Oe previously visited the University of Chicago as a visiting scholar in the 1980s and the 1990s. During that time, he became acquainted with Tetsuo Najita, the Robert S. Ingersoll Distinguished Service Professor Emeritus of History and of East Asian Languages and Civilizations, and Oe has written recently about the impact of Najita's writings on his work. In his lecture, Oe will discuss the contemporary relevance of Najita's approach to intellectual history, including Najita's Visions of Virtue in Tokugawa Japan: The Kaitokudo Merchant Academy of Osaka (1997), a landmark study of the rise of an independent school of economic and moral philosophy in 18th-century Japan.

Born in 1935 in rural Shikoku, Oe is one of modern Japan's most respected novelists and public intellectuals. He began publishing fiction while a university student, and in 1958 was awarded the Akutagawa Prize, Japan's most prestigious literary award. He since has published many celebrated novels and stories, including A Personal Matter (1964), The Silent Cry (1967), Teach Us to Outgrow Our Madness (1969), The Pinch Runner Memorandum (1976) and Somersault (1999). His most recent novel, Suishi (Death by Drowning), was published in Japan to great acclaim in late 2009. His works have been translated into many languages, and in 1994 he became the second Japanese writer to win the Nobel Prize in Literature.

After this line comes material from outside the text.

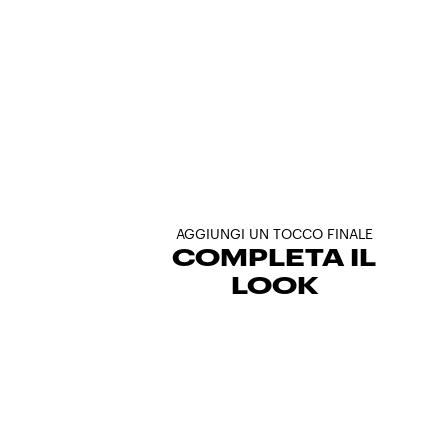
AGGIUNGI UN TOCCO FINALE
COMPLETA IL
LOOK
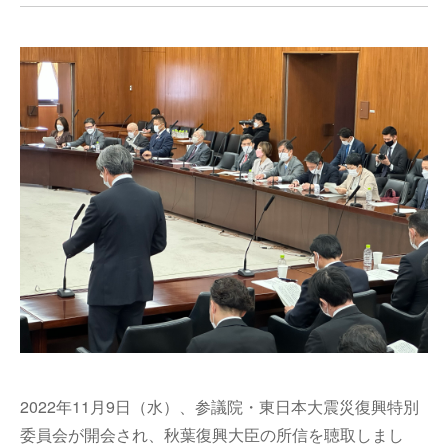
2022年11月9日（水）、参議院・東日本大震災復興特別
委員会が開会され、秋葉復興大臣の所信を聴取しまし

In addition to his fiction, Oe has throughout his career provided a model for the engaged intellectual. He has written widely on the dangers of nuclear proliferation, on Japan's history of military aggression and in defense of Article 9, the peace clause of Japan's postwar constitution. Oe recently successfully defended himself in a highly publicized libel case brought against him by the families of two Japanese wartime military officers who claimed that Oe's 1970 book Okinawa Notes had exaggerated the role of the military in mass civilian suicides in Okinawa during the closing months of World War II, with the judges in the case declaring that his book had accurately depicted the events in question.

The University of Chicago Committee on Japanese Studies at the Center for East Asian Studies launched the Tetsuo Najita Distinguished Lecture series in 2007 to honor the legacy of Najita's contribution to the University during his long career.